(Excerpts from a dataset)

===============

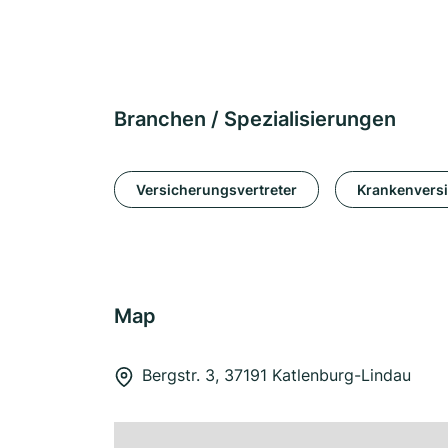
Branchen / Spezialisierungen
Versicherungsvertreter
Krankenvers
Map
Bergstr. 3, 37191 Katlenburg-Lindau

===============

Output nothing but the lines from the one with "Krankenvers" through the last line above, each exactly as it stands.

> EXERCISE RESPONSE:
Krankenvers
Map
Bergstr. 3, 37191 Katlenburg-Lindau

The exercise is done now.